--- WHAT TO WORK ON ---
Find and copy every line in the records that includes the string "výstavby".

--- THE RECORDS ---
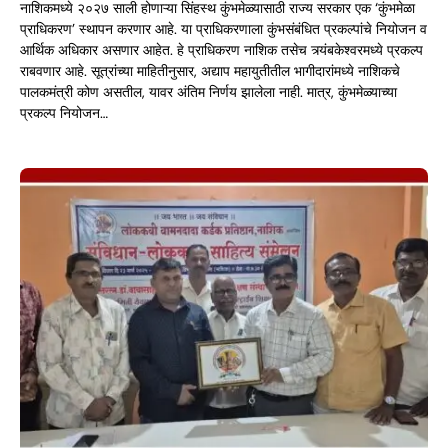
नाशिकमध्ये २०२७ साली होणाऱ्या सिंहस्थ कुंभमेळ्यासाठी राज्य सरकार एक ‘कुंभमेळा
प्राधिकरण’ स्थापन करणार आहे. या प्राधिकरणाला कुंभसंबंधित प्रकल्पांचे नियोजन व
आर्थिक अधिकार असणार आहेत. हे प्राधिकरण नाशिक तसेच त्र्यंबकेश्वरमध्ये प्रकल्प
राबवणार आहे. सूत्रांच्या माहितीनुसार, अद्याप महायुतीतील भागीदारांमध्ये नाशिकचे
पालकमंत्री कोण असतील, यावर अंतिम निर्णय झालेला नाही. मात्र, कुंभमेळ्याच्या
प्रकल्प नियोजन…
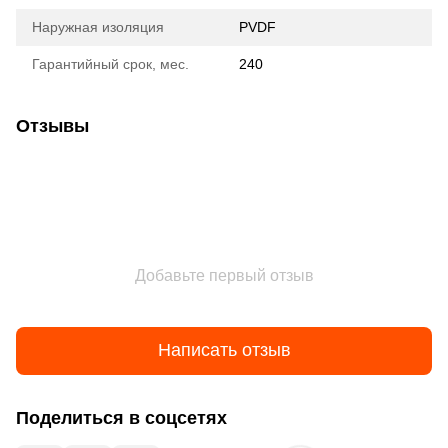
Наружная изоляция
PVDF
Гарантийный срок, мес.
240
Отзывы
Добавьте первый отзыв
Написать отзыв
Поделиться в соцсетях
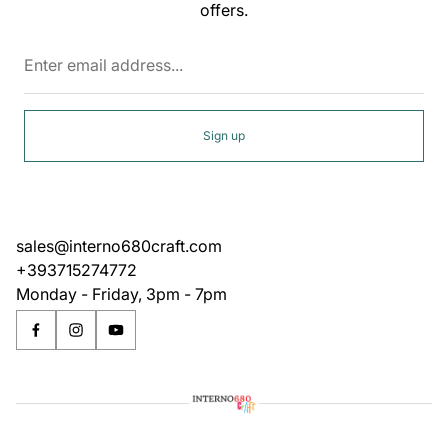
offers.
Enter
email
address...
Sign up
sales@interno680craft.com
+393715274772
Monday - Friday, 3pm - 7pm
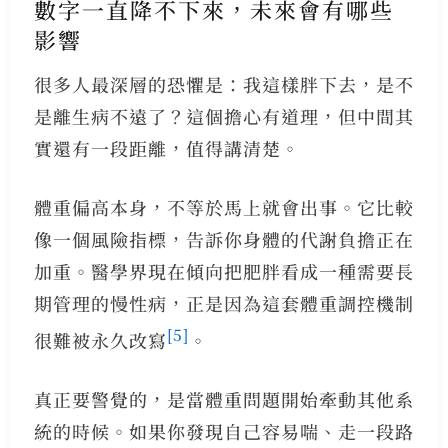
數字一直降不下來，未來會有哪些
影響
很多人最深層的恐懼是：我這樣胖下去，是不
是離生病不遠了？這個擔心有道理，但中間其
實還有一段距離，值得講清楚。
體重偏高本身，不等於馬上就會出事。它比較
像一個風險指標，告訴你身體的代謝負擔正在
加重。醫學界現在傾向把肥胖看成一種需要長
期管理的慢性病，正是因為這套體重調控機制
[5]
很難被永久改寫
。
真正要警覺的，是當體重問題開始牽動其他系
統的時候。如果你發現自己容易喘、走一段路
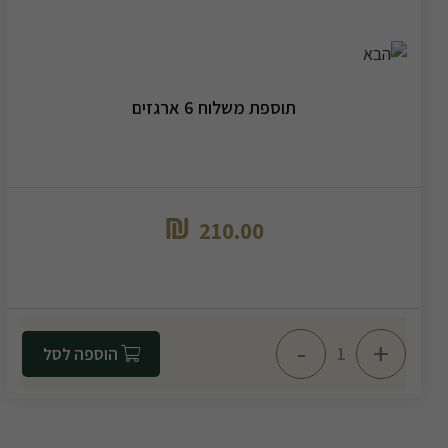
תוספת משלוח 6 ארגזים
₪
210.00
-
+
הוספה לסל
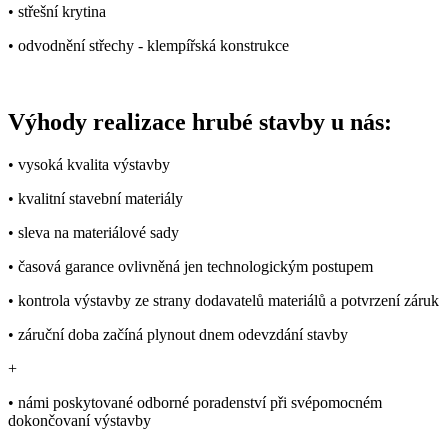
• střešní krytina
• odvodnění střechy - klempířská konstrukce
Výhody realizace hrubé stavby u nás:
• vysoká kvalita výstavby
• kvalitní stavební materiály
• sleva na materiálové sady
• časová garance ovlivněná jen technologickým postupem
• kontrola výstavby ze strany dodavatelů materiálů a potvrzení záruk
• záruční doba začíná plynout dnem odevzdání stavby
+
• námi poskytované odborné poradenství při svépomocném
dokončovaní výstavby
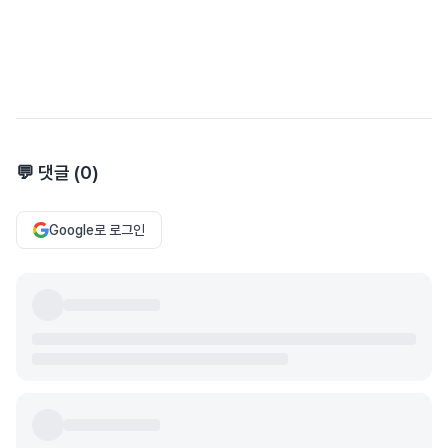
💬 댓글 (
0
)
Google로 로그인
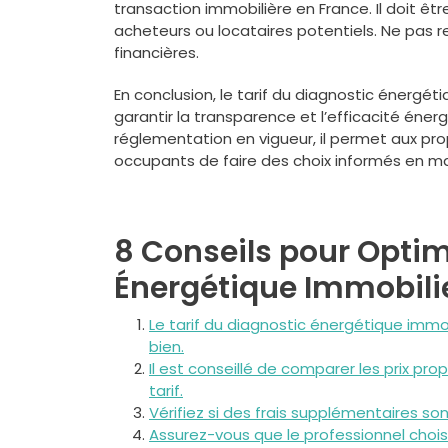
transaction immobilière en France. Il doit êt
acheteurs ou locataires potentiels. Ne pas 
financières.
En conclusion, le tarif du diagnostic énergé
garantir la transparence et l’efficacité éner
réglementation en vigueur, il permet aux prop
occupants de faire des choix informés en ma
8 Conseils pour Optimi
Énergétique Immobili
Le tarif du diagnostic énergétique immob
bien.
Il est conseillé de comparer les prix pro
tarif.
Vérifiez si des frais supplémentaires sont
Assurez-vous que le professionnel choisi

--- ANSWER TO THIS TASK ---
• vysoká kvalita výstavby
• kontrola výstavby ze strany dodavatelů materiálů a potvrzení záruk
dokončovaní výstavby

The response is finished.